**Assigned task:** Once you find the line below that has "ilable by March", output it and every line after it exactly, stopping after the line that has "or sunny weather, while low pressure", with no pictures.

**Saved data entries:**

————————

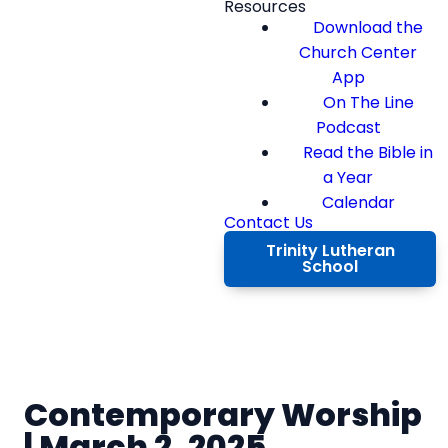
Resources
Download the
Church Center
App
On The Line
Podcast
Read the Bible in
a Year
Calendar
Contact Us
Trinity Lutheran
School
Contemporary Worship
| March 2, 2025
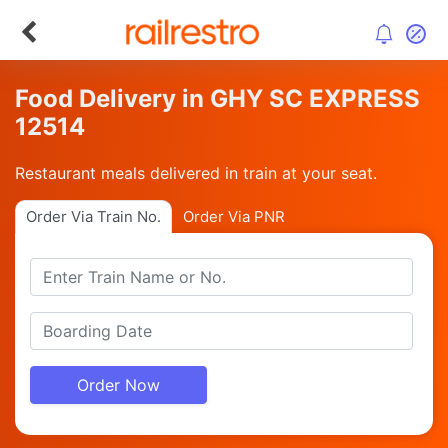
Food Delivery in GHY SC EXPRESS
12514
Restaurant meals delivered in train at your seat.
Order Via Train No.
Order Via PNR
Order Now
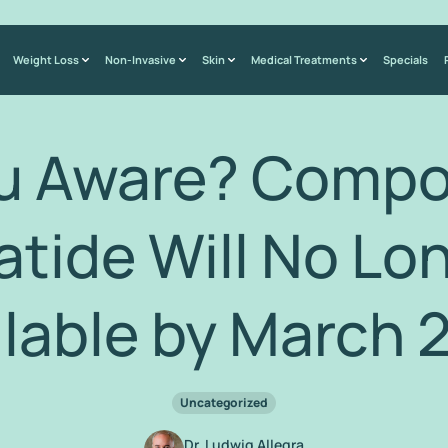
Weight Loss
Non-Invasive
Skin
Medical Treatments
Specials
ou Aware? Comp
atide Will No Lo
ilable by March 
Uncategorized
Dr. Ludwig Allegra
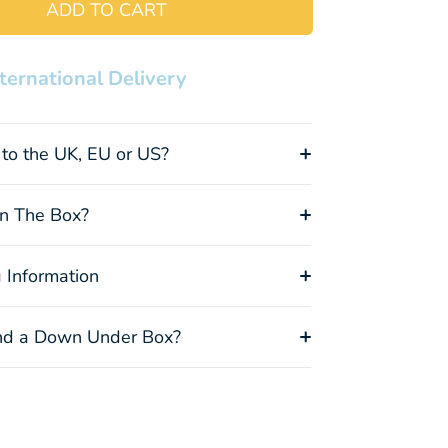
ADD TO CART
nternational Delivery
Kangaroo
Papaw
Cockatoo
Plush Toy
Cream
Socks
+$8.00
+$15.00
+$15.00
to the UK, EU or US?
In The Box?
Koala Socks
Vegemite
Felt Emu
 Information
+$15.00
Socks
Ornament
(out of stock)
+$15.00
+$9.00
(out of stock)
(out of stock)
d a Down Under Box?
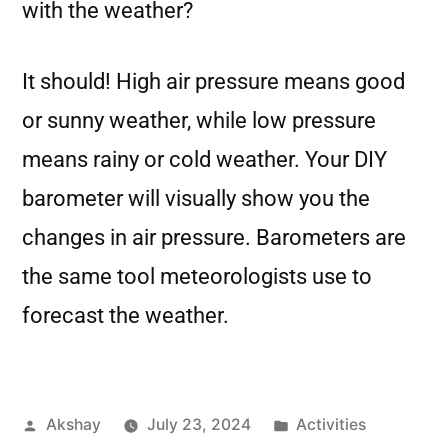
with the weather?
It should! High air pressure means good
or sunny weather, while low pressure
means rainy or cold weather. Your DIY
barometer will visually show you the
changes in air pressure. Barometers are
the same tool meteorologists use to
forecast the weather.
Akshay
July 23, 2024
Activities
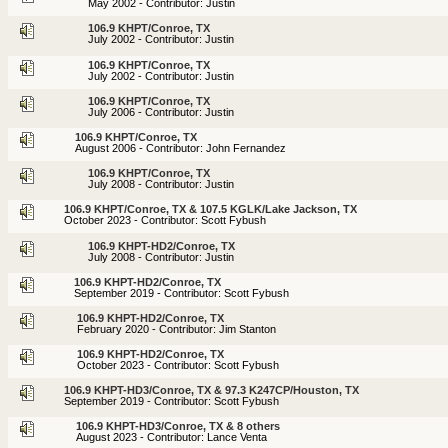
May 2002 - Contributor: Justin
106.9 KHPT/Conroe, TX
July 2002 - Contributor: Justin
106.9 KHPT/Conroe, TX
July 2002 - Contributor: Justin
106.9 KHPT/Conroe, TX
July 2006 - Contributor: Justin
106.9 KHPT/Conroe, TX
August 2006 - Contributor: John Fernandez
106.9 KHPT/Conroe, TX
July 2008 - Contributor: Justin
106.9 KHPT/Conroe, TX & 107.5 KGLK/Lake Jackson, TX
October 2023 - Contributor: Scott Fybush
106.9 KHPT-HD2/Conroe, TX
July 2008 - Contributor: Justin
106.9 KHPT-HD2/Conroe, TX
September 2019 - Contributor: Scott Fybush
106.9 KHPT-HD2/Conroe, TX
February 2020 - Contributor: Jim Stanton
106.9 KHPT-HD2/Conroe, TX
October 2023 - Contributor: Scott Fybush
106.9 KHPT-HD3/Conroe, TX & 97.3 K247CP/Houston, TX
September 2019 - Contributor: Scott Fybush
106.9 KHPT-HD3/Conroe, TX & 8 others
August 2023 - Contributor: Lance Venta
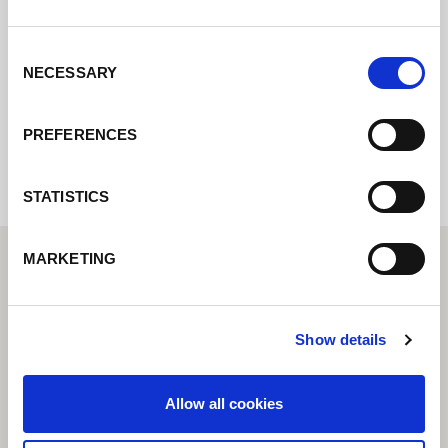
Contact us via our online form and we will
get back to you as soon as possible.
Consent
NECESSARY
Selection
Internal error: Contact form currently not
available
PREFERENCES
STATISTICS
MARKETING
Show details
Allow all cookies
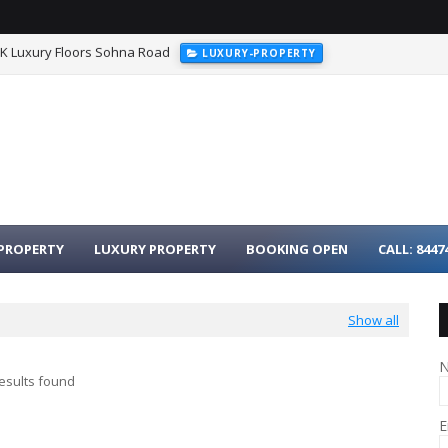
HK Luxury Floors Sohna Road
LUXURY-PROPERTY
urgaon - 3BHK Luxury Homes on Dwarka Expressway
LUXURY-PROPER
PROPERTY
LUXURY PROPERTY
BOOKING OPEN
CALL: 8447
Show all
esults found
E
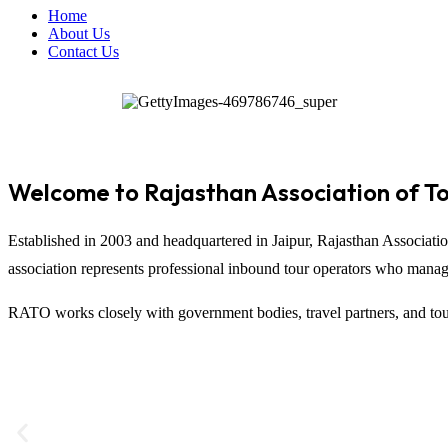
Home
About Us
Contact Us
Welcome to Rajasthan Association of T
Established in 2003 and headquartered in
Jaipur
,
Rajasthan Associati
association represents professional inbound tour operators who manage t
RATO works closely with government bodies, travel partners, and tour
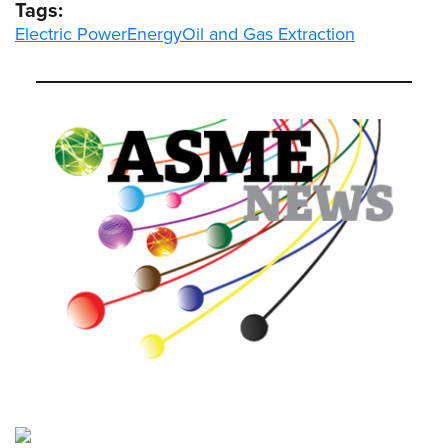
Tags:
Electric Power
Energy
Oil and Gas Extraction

————————

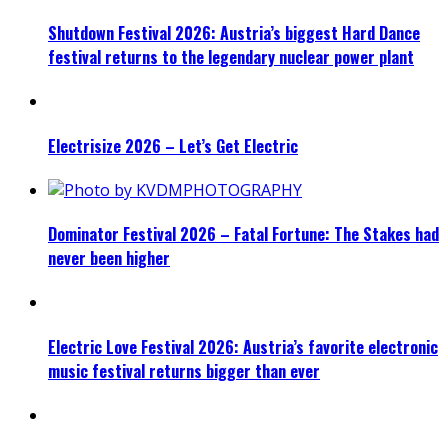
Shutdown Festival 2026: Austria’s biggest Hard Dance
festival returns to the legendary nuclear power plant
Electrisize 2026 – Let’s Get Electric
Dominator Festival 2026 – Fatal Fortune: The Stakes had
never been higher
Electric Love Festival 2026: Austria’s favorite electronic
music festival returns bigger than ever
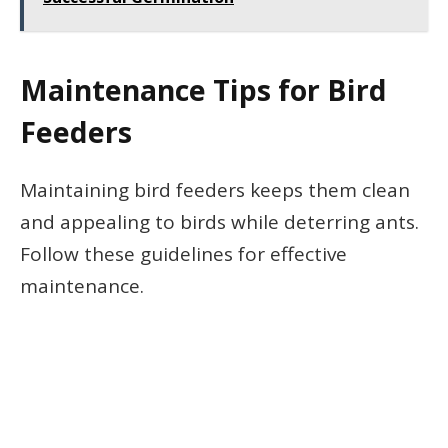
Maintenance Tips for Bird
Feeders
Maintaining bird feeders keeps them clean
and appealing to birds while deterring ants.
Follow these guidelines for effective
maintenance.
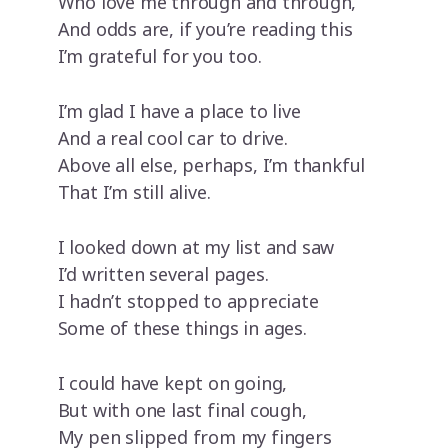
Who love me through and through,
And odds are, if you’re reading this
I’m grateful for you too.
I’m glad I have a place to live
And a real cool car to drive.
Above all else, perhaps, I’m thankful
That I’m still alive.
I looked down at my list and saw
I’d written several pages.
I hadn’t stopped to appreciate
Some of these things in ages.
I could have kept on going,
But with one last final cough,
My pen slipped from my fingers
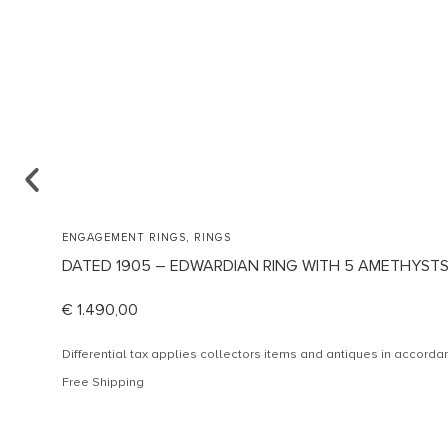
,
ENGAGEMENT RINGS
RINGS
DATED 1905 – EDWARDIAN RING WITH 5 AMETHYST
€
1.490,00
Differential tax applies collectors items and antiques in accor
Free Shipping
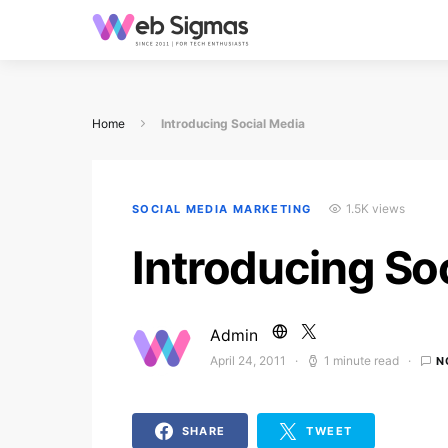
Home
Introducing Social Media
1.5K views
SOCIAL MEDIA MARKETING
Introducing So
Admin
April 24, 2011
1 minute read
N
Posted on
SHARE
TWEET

————————

**Written response:**
ilable by March 
Uncategorized
Dr. Ludwig Allegra
ADD TO CART
nternational Delivery
Kangaroo
Papaw
Cockatoo
Plush Toy
Cream
Socks
+$8.00
+$15.00
+$15.00
to the UK, EU or US?
In The Box?
Koala Socks
Vegemite
Felt Emu
 Information
+$15.00
Socks
Ornament
(out of stock)
+$15.00
+$9.00
(out of stock)
(out of stock)
d a Down Under Box?
with the weather?
It should! High air pressure means good
or sunny weather, while low pressure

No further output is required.